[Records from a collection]
--- START ---
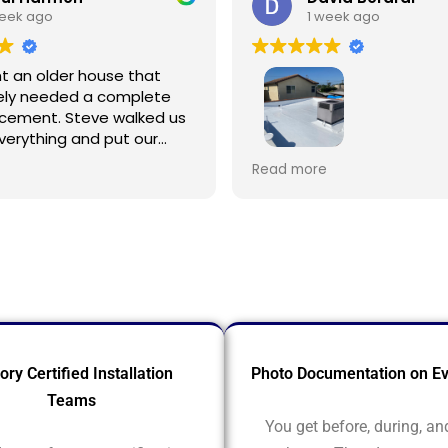
week ago
1 week ago
 an older house that
ely needed a complete
acement. Steve walked us
verything and put our
ease right away. The
This is my 3rd time using R
Read more
 were top quality and the
Roofing to service/repair
eautiful work. The whole
Spanish style home with fl
was smooth and
Owner Steve Pinkus knows
al, and we're so relieved
business. Rudy and Juan, 
 done right.
foremen, were great. Pre
repairing roof was done qu
crew cleaned up after th
ory Certified Installation
Photo Documentation on Ev
Teams
You get before, during, an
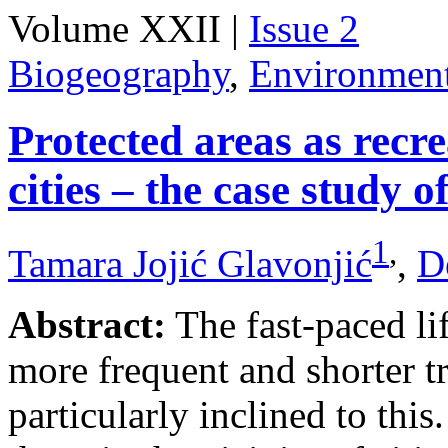
Volume XXII |
Issue 2
Biogeography
,
Environmen
Protected areas as recr
cities – the case study o
1
,
Tamara Jojić Glavonjić
,
D
Abstract:
The fast-paced li
more frequent and shorter tr
particularly inclined to this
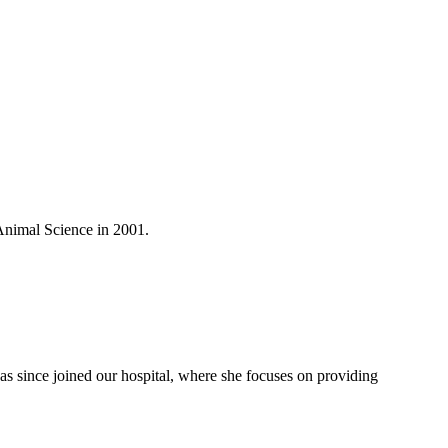
Animal Science in 2001.
as since joined our hospital, where she focuses on providing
--- END ---
Copy each line of the records precisely and drop any images they hold.

- [EXERCISE RESULT]
week ago
1 week ago
 an older house that
ely needed a complete
acement. Steve walked us
verything and put our
ease right away. The
This is my 3rd time using R
Read more
 were top quality and the
Roofing to service/repair
eautiful work. The whole
Spanish style home with fl
was smooth and
Owner Steve Pinkus knows
al, and we're so relieved
business. Rudy and Juan, 
 done right.
foremen, were great. Pre
repairing roof was done qu
crew cleaned up after th
ory Certified Installation
Photo Documentation on Ev
Teams
You get before, during, an
Volume XXII |
Issue 2
Biogeography
,
Environmen
Protected areas as recr
cities – the case study o
1
,
Tamara Jojić Glavonjić
,
D
Abstract:
The fast-paced li
more frequent and shorter tr
particularly inclined to this
Animal Science in 2001.
as since joined our hospital, where she focuses on providing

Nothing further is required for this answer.